I really hope you're not expected to write reports as part of your job. Seriously... didn't you have any English/Writing classes you had to take as part of your curriculum? That is... if you did, in fact, actually go to college.

It's hard enough trying to take the stuff you say seriously without the horrendous spelling and grammar. I mean... what would your "colueges" say if they saw this?


----------



## rppearso (Mar 26, 2010)

MechGuy said:


> JoeBoone82 said:
> 
> 
> > mizzoueng said:
> ...


The money is your carrer, a "passion" that does not bring in the big bucks is called a hobbie, I totally agree with thoes statements, I could care less about my company, I am there to provide a service and make money I am not a share holder in my company. If I were a full share share holder then it would be a different story. Positions, company given titles, and company authority (head manager, etc) mean nothing to me, personal titles mean everything (PE, EIT, MS, PhD, PMP) becuase you take them with you. Companys come and go, but you are the engineer, you are the bad ass, you may be temporarily dependant on the company for a paycheck but your company does not define you as an engineer so long as you do good work and can net work within the organization for a good reference witha coluege you respect.


----------



## MechGuy (Mar 26, 2010)

rppearso said:


> MechGuy said:
> 
> 
> > JoeBoone82 said:
> ...


I'm sorry for anyone who has or will ever have to work with you.


----------



## rppearso (Mar 26, 2010)

MechGuy said:


> rppearso said:
> 
> 
> > MechGuy said:
> ...


People enjoy working with me and most people I went to school with and work with now did not go into engineering to work for non profiti charities so they understand that cash flow is king, they have families and aspirations that require substantial money as well, I sometimes feel like I am talking to habitat for humanity or some non profit on here. Even client company videos (oil companies) I have watched have said we are all here to make money, no one is there to work for free.


----------



## Dexman PE (Mar 26, 2010)

Here's rppearso's world:

&lt;$100k - Non-profit organization / poor farm / working for "free"

&gt;$100k - fatty money.

What an idiot.


----------



## wilheldp_PE (Mar 26, 2010)

Methinks rppearso doesn't understand the concept of a "non-profit" company. It doesn't mean that salaries are low or non-existent at those companies. It just means that they do not produce a profit for shareholders or owners at the end of every year. In fact, I know several engineers that work for Battelle, which is a non-profit company, that make what rppearso would consider "fatty money".


----------



## EM_PS (Mar 27, 2010)

I thought this article in PE mag a few months back was pretty good:



> December 2009 NSPE TODAY: OUTLOOK
> 
> Some Fatherly Thoughts for Young Professionals
> 
> ...


----------



## maryannette (Mar 27, 2010)

It is a good article and good advice that I will share with my daughthers.


----------



## rudy (Mar 27, 2010)

Agree. Excellent advice.


----------



## jeb6294 (Mar 29, 2010)

rppearso said:


> MechGuy said:
> 
> 
> > I'm sorry for anyone who has or will ever have to work with you.

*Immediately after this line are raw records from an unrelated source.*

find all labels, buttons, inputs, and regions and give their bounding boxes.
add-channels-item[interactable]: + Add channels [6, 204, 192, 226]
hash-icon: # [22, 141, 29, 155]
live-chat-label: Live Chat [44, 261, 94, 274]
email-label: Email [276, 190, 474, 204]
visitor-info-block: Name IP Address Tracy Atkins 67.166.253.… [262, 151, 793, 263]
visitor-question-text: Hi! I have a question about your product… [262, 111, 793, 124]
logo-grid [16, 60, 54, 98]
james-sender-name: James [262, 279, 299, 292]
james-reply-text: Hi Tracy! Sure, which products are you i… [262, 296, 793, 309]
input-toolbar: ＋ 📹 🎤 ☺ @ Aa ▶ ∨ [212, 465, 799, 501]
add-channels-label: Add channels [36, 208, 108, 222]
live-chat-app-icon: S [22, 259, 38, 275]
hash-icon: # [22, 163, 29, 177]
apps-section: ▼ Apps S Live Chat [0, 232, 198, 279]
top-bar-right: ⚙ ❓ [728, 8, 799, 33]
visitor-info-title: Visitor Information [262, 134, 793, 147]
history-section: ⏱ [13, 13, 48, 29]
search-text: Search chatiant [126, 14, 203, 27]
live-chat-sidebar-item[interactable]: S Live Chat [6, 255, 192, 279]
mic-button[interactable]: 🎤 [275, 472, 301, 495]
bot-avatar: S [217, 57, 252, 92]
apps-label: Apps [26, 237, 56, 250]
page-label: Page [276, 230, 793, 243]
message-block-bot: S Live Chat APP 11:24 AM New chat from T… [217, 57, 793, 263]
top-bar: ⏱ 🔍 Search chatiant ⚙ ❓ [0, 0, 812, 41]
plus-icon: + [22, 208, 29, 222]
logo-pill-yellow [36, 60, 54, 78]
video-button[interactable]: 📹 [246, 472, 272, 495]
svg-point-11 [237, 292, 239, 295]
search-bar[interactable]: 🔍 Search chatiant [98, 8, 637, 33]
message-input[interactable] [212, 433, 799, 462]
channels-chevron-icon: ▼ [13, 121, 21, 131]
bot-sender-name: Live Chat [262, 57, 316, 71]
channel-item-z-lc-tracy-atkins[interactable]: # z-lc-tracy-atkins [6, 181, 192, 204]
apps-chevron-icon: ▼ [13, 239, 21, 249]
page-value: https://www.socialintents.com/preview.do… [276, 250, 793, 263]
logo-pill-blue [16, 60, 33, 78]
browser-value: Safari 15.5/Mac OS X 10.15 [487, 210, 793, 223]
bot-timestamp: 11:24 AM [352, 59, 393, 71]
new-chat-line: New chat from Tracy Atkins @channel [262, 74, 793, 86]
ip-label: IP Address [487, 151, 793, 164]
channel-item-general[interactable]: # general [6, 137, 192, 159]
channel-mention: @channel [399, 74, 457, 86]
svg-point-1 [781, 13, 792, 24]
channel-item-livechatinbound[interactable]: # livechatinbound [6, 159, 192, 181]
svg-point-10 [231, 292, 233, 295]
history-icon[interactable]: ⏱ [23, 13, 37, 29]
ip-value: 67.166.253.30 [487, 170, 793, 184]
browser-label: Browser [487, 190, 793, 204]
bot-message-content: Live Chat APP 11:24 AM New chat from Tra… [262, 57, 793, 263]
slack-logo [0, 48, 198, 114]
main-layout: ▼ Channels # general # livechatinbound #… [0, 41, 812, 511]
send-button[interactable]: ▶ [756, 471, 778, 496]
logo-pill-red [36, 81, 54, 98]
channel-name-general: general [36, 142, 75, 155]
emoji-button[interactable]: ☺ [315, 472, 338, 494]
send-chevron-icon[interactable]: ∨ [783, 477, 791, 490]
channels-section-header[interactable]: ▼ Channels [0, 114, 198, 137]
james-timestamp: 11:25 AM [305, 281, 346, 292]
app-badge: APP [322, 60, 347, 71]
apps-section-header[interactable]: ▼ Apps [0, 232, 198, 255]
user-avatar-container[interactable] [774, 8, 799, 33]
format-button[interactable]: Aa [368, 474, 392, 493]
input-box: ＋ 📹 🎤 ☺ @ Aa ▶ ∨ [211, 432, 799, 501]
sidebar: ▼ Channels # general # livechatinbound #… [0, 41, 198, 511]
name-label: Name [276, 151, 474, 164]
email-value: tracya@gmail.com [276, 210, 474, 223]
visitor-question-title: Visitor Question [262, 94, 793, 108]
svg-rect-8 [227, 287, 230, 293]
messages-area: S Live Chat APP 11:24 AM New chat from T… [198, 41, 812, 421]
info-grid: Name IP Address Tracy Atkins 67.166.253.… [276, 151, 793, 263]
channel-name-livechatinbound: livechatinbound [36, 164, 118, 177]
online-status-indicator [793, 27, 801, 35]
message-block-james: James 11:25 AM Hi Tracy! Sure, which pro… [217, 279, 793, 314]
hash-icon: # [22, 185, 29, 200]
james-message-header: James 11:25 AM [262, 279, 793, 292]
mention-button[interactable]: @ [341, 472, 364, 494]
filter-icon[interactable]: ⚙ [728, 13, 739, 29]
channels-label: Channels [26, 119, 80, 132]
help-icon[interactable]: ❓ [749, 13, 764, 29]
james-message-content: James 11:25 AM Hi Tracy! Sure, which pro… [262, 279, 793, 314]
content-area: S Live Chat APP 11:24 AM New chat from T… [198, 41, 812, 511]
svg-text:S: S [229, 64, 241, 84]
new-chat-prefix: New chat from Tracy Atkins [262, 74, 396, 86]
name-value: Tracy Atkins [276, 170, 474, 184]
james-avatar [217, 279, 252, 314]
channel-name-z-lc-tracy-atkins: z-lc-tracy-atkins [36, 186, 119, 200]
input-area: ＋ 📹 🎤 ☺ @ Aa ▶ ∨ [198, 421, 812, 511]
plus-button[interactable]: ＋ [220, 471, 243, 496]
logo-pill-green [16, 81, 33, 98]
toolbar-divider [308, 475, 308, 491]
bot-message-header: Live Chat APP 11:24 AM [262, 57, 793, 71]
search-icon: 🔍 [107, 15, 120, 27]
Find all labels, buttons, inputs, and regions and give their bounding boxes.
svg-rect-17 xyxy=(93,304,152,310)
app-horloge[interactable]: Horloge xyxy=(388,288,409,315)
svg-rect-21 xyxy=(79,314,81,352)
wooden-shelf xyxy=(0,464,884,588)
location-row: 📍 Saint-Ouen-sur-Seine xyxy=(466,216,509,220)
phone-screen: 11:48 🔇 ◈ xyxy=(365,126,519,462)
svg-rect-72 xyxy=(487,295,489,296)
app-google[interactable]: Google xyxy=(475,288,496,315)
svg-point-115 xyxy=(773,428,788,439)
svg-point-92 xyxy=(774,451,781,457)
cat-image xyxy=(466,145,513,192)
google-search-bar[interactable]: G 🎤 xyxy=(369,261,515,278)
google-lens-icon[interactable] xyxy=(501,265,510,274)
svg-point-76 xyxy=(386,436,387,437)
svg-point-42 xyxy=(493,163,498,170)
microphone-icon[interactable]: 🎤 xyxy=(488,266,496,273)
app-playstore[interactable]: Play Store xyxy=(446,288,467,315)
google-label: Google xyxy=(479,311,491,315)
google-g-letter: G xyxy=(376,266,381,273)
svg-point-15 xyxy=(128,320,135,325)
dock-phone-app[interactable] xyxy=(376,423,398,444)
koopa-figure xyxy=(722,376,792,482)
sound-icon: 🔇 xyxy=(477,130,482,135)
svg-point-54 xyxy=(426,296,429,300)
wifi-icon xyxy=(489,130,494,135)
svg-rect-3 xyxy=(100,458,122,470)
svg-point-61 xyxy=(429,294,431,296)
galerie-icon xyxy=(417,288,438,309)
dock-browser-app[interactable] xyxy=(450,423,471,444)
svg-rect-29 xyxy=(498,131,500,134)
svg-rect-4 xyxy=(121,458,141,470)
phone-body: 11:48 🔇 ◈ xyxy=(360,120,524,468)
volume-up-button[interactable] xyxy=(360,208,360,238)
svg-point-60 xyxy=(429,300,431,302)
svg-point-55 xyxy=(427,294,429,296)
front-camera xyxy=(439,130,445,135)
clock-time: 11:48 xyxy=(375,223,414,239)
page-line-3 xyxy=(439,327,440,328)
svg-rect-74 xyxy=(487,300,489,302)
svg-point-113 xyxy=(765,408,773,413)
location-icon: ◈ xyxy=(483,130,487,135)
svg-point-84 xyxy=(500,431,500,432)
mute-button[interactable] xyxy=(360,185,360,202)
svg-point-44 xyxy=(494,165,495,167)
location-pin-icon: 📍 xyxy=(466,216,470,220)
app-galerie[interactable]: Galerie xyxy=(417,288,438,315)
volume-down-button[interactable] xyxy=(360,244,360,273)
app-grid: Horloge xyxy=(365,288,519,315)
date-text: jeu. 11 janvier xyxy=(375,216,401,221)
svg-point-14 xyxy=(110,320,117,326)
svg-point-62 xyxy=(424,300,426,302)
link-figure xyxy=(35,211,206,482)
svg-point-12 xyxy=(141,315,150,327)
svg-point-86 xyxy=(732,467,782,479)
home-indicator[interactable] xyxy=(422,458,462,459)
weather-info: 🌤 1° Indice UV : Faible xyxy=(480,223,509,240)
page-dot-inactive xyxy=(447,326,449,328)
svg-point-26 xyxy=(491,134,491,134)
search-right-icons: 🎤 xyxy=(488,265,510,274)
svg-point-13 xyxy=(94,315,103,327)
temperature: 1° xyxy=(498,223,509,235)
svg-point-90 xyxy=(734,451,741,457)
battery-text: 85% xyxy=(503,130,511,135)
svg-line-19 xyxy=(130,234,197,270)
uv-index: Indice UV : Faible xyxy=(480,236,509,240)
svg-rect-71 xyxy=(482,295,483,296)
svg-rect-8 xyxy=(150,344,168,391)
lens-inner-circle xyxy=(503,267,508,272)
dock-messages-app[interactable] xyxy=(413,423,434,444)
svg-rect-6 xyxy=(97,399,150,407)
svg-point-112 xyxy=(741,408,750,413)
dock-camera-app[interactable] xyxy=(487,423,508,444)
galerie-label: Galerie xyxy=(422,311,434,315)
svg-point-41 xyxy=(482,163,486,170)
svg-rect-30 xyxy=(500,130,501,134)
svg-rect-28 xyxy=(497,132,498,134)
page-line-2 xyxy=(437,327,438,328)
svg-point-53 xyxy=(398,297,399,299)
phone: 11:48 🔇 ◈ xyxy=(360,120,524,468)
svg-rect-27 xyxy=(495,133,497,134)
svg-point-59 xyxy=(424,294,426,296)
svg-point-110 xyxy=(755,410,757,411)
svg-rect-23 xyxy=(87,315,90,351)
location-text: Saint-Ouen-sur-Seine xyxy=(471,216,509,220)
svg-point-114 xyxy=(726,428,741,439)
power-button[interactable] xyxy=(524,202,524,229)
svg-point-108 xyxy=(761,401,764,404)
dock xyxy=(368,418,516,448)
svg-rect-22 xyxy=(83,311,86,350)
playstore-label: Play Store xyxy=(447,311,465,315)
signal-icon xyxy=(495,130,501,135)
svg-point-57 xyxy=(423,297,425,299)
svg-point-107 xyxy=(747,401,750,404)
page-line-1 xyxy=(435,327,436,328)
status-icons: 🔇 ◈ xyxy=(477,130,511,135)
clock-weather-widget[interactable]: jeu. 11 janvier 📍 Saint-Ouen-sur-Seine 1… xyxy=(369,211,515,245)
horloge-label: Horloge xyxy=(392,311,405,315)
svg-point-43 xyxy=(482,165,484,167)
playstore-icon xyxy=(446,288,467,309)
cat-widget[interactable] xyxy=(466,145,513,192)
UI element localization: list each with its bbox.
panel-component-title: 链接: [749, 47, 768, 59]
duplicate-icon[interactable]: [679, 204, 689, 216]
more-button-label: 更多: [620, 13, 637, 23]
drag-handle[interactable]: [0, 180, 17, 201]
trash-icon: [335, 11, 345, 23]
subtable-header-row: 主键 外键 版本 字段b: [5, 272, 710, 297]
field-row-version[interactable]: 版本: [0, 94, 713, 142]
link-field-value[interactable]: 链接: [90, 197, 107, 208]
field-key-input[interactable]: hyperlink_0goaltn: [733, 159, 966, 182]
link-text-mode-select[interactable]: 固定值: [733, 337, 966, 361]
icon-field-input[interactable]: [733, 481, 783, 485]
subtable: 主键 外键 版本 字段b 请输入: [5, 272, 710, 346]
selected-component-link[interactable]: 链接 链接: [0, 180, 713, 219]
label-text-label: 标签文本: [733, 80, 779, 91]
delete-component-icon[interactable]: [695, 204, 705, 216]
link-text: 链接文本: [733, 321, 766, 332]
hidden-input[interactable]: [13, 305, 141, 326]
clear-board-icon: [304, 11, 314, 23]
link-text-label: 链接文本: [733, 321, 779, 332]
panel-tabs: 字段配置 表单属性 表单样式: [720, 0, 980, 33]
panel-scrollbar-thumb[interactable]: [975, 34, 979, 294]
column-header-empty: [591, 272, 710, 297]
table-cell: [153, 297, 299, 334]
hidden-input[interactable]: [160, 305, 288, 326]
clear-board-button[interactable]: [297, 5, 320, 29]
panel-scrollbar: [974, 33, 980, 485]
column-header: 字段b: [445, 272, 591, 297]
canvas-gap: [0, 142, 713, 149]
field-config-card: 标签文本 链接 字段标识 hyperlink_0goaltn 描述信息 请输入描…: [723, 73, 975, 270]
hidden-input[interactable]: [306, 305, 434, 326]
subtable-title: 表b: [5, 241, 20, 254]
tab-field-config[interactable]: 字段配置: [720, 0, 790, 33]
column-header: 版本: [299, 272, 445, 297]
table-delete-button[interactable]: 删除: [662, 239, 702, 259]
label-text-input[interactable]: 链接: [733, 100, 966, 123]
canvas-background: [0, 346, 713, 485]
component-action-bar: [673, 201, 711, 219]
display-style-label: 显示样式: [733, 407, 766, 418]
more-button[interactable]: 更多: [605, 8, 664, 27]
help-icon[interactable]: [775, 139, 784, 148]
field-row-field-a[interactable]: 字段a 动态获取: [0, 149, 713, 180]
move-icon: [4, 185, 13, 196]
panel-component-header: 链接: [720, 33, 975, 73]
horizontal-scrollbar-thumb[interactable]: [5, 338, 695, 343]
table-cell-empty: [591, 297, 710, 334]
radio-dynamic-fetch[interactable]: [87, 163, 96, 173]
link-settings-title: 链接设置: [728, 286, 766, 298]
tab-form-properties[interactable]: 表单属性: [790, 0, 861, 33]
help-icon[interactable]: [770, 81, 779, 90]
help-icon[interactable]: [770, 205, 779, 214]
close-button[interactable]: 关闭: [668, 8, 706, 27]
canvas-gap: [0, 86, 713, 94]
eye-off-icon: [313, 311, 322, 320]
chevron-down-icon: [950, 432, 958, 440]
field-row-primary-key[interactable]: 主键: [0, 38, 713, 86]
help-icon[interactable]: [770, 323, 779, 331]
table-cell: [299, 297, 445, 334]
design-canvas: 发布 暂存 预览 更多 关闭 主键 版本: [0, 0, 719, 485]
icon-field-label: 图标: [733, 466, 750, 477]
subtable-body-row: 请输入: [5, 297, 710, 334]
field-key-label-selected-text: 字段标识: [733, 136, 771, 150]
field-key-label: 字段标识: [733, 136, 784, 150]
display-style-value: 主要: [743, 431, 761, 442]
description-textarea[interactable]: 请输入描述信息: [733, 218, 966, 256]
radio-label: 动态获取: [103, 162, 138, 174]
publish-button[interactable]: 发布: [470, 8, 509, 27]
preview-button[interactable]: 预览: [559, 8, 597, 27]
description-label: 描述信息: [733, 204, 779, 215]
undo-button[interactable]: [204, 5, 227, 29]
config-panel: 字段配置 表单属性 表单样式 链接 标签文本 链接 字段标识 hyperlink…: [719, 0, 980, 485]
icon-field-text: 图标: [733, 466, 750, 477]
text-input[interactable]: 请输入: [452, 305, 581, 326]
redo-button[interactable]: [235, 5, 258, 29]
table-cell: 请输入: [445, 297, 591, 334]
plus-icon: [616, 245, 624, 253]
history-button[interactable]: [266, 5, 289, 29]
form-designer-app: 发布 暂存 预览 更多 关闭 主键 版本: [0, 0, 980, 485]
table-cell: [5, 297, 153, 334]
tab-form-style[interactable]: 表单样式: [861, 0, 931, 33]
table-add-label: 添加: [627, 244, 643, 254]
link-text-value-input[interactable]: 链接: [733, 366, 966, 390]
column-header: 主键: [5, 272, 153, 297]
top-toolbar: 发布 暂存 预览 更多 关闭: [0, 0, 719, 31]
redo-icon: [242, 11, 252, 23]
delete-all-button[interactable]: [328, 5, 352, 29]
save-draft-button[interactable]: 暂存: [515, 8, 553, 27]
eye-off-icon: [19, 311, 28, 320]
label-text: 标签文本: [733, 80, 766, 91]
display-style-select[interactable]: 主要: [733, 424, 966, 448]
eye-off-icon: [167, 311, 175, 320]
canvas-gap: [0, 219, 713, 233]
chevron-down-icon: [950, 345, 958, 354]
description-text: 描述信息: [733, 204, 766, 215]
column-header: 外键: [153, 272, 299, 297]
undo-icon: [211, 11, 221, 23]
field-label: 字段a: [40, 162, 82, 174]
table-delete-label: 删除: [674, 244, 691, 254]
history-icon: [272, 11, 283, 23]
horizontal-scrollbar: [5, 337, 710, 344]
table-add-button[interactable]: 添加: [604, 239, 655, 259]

I'm sorry for anyone who has to read his posts. I can feel myself getting just a little bit dumber every time I read one.


----------



## wilheldp_PE (Mar 29, 2010)

At our department meeting this morning, we were informed that since we are slow, we are expected to burn PTO days when we run out of work. If we do not have enough accumulated PTO days, we may be asked to take days off without pay. It was less than a year ago when we were busier than a 4 peckered rabbit, and they implemented semi-required overtime (for which I do not get paid). IMHO, they cannot have their cake and eat it too. I'm starting to look again because I genuinely do not feel that my job is secure at this point, and I don't really feel any loyalty to a company that thinks it's OK to treat employees like this.


----------



## Dexman PE (Mar 29, 2010)

after having a long talk with my wife last night, I think I'm in the job hunt as well. While I love working with the people I do and the company itself is nice to work for, some of the "unofficial policies" that seem to have become the norm is getting quite irritating. I have been listening to several key people in the company repeat the "it's going to get better....next month" crap for too long. They then ask everyone to keep their utilization/billable hours as high as possible, but then get mad when there just isn't anything to do. I've seen a few decent positions in the area open up which might be a sign it's time to move on.

Oh well, guess it doesn't hurt to check...


----------



## mizzoueng (Mar 29, 2010)

Boy Dex, that sounds familiar. Sure we don't work for the same company??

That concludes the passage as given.